Frank Ordonez / The Post-Standard - Otto the Orange catches a beatdown from the USF bull

Syracuse fell from the list of unbeaten teams on Monday on their road trip to Pittsburgh, and they will be hungry for a win in front of what may be yet-another record-setting crowd in upstate New York. The Orange have notably beaten Michigan State earlier this season (though, at this point, who hasn't), and have conference wins over Providence, Notre Dame, Seton Hall, St. Johns and Cincinnati.

They are lead in scoring by Canadian junior forward Kris Joseph, who averages 14.6 points and 5.2 rebounds. He is joined by three other players in double-digit scoring: junior point guard Scoop Jardine with 13.6 ppg and 5.9 apg; senior forward Rick Jackson with 13.1 ppg and 11.7 rpg; and sophomore guard Brandon Triche with 10.1 ppg and 3.1 apg. Highly-touted freshman center Fab Melo often starts, but averages only 10.7 minutes per game (against Pitt he played only 2 minutes in the start).

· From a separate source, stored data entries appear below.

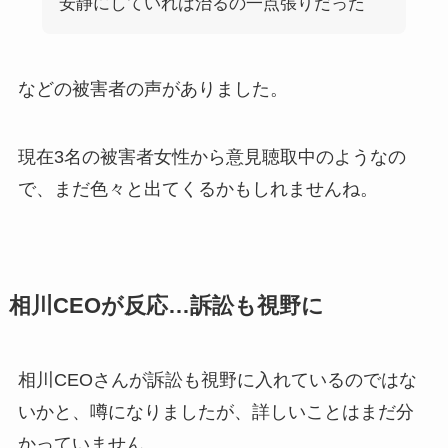
安静にしていれば治るの一点張りだった
などの被害者の声がありました。
現在3名の被害者女性から意見聴取中のようなの
で、まだ色々と出てくるかもしれませんね。
相川CEOが反応…訴訟も視野に
相川CEOさんが訴訟も視野に入れているのではな
いかと、噂になりましたが、詳しいことはまだ分
かっていません。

The 6'7" and 207lb Kris Joseph missed the team's trip to Pittsburgh with a head injury incurred when he slammed his head on the court while falling on a drive against Cincy. He hopes to be back in action this weekend, however, and will certainly be a factor on the scoresheet.

Their best 3-pt shooter by average has been reserve Mookie Jones at 41.7%, but Triche and Joseph are the biggest threats who see significant court-time at 34.8% and 34.4% respectively.

The Orange have outrebounded Big East opponents by a rate of 39.2 to 37.2, and have averaged 15.2 assists per Big East contest to 12.5 turnovers. Their opponents have done a slightly-better job of protecting the ball, averaging just 12.2 turnovers per game.

The key to beating Syracuse is to find a solution to their 2-3 zone defense. To truly exploit that defense, the 'Cats will need a great game from both Corey Stokes and either Mouph Yarou or (perhaps and) Antonio Pena.

The point guards need to get the ball inside to the high-post, to run the offense from the middle of the zone. They can accomplish this in two ways: (1) having an off-the-ball player flash into the high post to receive an inlet pass, or (2) driving into the lane.

Once the ball is in the high-post, the zone has to react. If they stay in position, the high post player has a relatively easy shot from free-throw distance for two. More likely, the zone will warp, and one or more defenders will move toward the ball. This opens up a shot either in the low post for Yarou or Pena, or an outside shooter like Stokes. The high post player needs to react quickly to deliver the ball to the open shooter.

If the 'Cats fail to find a way to get the ball into the high post, they will have a hard time scoring points in the half-court set and may be forced to settle for contested, or deep shots. Scoring quickly before the 'Cuse player get set in their zone will also help.

Syracuse does not commit a lot of fouls, but if the 'Cats can force them to do so, it will create a great advantage. Scoring against them will be difficult, so putting the Orange on the line too many times, or turning the ball over through sloppy play could potentially plunge the dagger into the 'Cats in this game.

It is not an insurmountable obstacle to beat Syracuse, but it does require a well-executed game-plan and plenty of leadership on the court. Let's hope that the 'Cats can Juice the Cuse and not get themselves a case of scurvy.